I have recently started working on solution processed P3HT aggregates and I may have a question regarded to polaron (any kind of them) formation: is it possible to generate polarons (pairs and/or free) that may never recombine (permanent polarons)? Without the addition of dopants or counter ions… Because I’ve seen most photoinduced absorption experiments which are suitable to observe polarons and its photophysics, but after polarons are photogenerated, they do have a characteristic lifetime which depends on the surrounding medium.
Kind regards and thanks in advance for your attention,
Dear Renato, thanks for your message. Photogeneration creates excess carriers; they should vanish at some point in time again when the system goes back to the steady state situation before illumination / laser pulse. I have not heard of permanent polarons. Generally, however, in some semiconductor systems (inorganic, thinking of persistent photoconductivity, but potentially also organic) there are traps which can have very long release times. Regards, Carsten
Dear Dr. Deibel, thank you so much for your prompt response, it was very helpful!

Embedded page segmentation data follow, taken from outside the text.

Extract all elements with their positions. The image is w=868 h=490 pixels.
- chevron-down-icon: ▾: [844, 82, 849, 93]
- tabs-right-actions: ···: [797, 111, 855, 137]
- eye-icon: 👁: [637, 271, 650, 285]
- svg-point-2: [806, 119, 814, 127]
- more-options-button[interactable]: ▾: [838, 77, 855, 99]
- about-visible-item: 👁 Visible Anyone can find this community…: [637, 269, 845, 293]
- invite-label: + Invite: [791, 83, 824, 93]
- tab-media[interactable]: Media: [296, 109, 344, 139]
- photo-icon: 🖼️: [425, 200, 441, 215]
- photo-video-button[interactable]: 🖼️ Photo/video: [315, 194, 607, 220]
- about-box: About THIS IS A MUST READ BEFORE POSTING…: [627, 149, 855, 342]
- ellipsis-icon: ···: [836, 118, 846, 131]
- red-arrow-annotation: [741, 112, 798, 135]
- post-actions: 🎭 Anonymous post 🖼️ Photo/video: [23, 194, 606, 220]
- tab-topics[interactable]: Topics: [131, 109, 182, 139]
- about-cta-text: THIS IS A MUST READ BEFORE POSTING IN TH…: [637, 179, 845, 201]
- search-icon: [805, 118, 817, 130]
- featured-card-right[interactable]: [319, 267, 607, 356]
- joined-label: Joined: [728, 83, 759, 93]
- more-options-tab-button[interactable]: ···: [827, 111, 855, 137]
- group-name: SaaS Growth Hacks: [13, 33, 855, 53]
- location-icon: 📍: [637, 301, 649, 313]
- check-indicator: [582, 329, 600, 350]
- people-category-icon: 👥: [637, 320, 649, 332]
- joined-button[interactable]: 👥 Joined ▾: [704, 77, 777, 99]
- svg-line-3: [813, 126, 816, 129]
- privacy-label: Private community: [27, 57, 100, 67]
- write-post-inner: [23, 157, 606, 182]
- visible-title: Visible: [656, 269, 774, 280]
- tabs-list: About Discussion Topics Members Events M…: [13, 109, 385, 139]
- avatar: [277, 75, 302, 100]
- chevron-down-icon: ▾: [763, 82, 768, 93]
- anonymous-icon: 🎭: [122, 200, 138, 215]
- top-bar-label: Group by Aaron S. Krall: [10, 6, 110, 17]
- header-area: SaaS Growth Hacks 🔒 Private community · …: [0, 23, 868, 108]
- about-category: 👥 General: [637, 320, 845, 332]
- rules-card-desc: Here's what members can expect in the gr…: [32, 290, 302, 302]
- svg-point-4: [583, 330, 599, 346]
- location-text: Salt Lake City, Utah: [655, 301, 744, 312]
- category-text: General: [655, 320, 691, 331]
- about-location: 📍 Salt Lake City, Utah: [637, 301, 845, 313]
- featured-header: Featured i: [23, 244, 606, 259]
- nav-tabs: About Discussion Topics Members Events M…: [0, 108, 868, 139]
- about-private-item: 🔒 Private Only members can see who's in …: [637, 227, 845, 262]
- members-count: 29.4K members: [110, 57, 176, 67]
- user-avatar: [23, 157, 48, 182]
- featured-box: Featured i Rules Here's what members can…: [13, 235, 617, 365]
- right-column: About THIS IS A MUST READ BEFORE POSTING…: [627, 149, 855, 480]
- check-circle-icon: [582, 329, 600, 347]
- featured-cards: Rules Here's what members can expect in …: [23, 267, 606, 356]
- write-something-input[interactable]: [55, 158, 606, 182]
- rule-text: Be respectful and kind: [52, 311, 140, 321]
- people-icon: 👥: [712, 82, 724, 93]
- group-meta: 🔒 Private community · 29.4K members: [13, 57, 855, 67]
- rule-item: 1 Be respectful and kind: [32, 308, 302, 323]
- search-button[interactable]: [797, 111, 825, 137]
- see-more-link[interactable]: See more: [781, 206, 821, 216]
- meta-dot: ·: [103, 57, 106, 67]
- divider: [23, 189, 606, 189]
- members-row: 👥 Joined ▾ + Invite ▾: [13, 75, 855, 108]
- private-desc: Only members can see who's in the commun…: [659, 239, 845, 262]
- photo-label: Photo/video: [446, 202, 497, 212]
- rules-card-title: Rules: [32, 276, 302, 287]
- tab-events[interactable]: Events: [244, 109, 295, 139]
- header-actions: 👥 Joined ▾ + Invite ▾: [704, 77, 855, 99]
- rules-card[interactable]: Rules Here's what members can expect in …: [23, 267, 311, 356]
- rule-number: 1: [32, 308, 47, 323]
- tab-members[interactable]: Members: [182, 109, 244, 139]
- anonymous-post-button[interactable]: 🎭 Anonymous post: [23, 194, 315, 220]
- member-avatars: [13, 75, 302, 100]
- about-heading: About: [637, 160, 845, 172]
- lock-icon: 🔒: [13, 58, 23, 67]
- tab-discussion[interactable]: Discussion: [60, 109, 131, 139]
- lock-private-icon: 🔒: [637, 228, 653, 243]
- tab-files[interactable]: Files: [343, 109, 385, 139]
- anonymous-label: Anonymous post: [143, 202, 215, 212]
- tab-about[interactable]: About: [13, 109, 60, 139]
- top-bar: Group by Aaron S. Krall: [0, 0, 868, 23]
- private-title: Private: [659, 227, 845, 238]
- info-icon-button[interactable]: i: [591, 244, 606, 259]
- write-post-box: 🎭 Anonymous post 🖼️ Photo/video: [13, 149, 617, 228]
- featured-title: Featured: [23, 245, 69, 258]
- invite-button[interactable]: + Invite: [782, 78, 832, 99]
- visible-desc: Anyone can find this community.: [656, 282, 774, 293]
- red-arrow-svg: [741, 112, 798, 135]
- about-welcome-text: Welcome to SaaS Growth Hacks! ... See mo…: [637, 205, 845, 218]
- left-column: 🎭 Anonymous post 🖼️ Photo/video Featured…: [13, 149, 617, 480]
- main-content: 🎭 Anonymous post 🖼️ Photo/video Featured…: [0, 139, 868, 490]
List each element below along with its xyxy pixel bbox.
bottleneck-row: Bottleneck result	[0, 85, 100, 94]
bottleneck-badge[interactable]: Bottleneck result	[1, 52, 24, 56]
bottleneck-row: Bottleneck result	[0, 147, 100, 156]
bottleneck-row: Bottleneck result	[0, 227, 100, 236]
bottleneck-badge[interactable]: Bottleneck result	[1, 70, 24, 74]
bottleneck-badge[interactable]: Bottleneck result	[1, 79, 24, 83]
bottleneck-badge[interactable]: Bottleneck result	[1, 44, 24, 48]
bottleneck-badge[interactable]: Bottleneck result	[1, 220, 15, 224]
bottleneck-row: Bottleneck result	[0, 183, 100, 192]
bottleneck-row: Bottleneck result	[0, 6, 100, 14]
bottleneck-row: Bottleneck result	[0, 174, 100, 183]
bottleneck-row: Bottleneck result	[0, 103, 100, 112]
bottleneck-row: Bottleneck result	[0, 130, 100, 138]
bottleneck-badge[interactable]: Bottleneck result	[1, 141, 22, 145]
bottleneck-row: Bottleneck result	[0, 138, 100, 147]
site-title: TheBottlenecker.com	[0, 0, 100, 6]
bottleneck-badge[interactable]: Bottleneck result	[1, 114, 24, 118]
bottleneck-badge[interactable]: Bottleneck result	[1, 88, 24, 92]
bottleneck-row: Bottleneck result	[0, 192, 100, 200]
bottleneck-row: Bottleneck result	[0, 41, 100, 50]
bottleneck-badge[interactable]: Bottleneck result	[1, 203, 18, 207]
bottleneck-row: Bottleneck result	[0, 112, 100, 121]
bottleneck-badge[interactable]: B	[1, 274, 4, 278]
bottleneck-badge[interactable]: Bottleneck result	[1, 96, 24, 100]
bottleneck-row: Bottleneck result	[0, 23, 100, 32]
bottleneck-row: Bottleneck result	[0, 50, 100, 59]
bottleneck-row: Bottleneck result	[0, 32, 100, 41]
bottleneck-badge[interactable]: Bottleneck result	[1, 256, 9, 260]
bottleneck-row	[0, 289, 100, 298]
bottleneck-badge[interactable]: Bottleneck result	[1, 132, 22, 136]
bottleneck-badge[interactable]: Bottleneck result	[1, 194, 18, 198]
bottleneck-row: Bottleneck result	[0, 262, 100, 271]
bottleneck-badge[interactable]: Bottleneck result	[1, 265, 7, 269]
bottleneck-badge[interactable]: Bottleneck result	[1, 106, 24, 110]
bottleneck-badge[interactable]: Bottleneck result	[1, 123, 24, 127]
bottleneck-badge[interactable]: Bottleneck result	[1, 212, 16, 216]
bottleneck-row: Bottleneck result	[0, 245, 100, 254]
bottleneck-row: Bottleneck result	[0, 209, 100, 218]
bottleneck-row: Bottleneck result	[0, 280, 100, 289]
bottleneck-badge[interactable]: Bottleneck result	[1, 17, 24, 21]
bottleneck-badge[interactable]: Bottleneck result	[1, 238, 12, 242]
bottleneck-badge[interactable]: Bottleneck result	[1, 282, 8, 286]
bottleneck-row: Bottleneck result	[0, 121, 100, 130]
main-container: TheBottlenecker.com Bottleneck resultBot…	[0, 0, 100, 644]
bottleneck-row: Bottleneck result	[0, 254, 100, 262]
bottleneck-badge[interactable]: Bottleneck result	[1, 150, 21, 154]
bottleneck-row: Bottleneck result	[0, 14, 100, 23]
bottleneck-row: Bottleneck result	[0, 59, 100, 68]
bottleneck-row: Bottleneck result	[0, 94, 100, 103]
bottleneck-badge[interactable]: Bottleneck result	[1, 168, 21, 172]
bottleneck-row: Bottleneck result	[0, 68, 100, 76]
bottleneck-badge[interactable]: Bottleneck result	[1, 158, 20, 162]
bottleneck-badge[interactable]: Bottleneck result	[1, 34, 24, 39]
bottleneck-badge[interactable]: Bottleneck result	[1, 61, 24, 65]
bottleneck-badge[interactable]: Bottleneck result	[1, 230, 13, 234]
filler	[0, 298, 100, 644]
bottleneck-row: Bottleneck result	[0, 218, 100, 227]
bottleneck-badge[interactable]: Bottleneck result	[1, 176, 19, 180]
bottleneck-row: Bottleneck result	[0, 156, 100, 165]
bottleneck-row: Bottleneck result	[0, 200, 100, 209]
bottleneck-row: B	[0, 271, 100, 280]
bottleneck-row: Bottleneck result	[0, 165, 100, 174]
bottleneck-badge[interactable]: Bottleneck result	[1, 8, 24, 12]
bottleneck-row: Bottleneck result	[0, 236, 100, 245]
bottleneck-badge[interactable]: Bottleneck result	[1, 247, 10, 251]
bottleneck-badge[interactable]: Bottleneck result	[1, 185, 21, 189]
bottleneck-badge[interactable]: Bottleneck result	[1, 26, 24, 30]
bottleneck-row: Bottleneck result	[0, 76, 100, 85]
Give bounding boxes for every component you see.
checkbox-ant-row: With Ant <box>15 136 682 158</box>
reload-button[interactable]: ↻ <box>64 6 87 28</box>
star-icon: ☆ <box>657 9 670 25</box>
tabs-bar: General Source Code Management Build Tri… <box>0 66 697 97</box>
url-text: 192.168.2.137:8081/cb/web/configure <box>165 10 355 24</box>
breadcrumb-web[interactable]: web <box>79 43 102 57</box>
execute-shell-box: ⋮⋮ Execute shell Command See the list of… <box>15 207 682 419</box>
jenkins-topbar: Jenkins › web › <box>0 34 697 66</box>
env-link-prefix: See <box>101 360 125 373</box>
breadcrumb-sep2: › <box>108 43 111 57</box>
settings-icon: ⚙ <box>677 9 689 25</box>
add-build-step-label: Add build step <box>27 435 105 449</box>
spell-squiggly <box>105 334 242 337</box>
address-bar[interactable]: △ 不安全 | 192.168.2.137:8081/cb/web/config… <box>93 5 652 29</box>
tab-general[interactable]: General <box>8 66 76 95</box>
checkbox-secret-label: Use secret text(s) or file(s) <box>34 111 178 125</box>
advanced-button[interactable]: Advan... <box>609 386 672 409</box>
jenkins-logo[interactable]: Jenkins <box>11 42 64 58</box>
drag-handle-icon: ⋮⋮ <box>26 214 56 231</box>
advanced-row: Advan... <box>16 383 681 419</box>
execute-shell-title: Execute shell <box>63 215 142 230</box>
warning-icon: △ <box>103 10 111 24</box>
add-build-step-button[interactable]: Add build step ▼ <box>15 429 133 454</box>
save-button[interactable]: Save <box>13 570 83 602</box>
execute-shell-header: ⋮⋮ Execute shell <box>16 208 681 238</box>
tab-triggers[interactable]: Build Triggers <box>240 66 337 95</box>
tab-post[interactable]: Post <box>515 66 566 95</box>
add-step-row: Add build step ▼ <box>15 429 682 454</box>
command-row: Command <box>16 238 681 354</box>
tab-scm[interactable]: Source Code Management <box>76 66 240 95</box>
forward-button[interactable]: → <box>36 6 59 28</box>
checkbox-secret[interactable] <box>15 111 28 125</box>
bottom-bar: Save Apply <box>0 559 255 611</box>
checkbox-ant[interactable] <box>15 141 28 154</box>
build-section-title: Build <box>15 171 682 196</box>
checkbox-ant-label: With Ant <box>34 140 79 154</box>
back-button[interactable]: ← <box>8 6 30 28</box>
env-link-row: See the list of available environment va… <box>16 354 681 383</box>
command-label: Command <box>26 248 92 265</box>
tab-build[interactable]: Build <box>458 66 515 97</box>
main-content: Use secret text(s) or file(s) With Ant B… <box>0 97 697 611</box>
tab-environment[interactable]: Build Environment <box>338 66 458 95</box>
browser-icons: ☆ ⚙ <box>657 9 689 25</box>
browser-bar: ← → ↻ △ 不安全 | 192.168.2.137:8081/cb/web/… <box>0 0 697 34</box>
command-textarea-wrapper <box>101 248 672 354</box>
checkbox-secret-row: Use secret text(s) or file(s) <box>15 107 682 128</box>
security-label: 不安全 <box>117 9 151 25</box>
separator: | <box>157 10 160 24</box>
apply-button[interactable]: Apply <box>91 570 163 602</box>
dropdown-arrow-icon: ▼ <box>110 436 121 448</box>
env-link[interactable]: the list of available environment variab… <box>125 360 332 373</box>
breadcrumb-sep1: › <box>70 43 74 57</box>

If you allow me, I would like to ask one other question: one consequence of polarons is the induced distortion it causes in the near environment. For polarons in conjugated polymer, is its simple existence sufficient to break the polymer conjugation at that specific position?
Hmm, never thought of it that way. While I do not exactly know, I do not think so. Probably safe to think of it as distortion on top of the rest.